▶ [The task]: Could you return all of the data exactly as given?

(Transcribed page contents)

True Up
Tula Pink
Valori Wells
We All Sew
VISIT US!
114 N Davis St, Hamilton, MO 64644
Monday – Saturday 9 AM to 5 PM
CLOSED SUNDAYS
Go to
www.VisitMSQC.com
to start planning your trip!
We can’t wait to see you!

▶ [Output of the exercise]:
True Up
Tula Pink
Valori Wells
We All Sew
VISIT US!
114 N Davis St, Hamilton, MO 64644
Monday – Saturday 9 AM to 5 PM
CLOSED SUNDAYS
Go to
www.VisitMSQC.com
to start planning your trip!
We can’t wait to see you!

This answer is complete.